* _About this exercise_: Exactly as written, please set down all of the entries again, with no pictures.

Transcribed page contents:
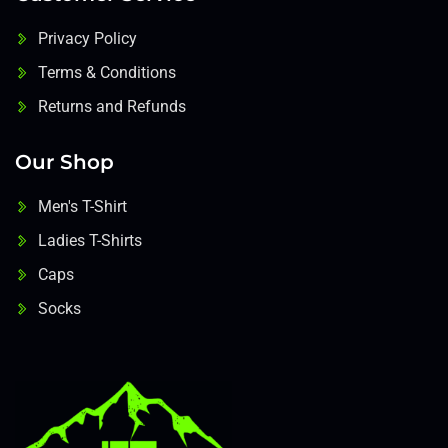
Privacy Policy
Terms & Conditions
Returns and Refunds
Our Shop
Men's T-Shirt
Ladies T-Shirts
Caps
Socks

* _Answer to this exercise_:
Privacy Policy
Terms & Conditions
Returns and Refunds
Our Shop
Men's T-Shirt
Ladies T-Shirts
Caps
Socks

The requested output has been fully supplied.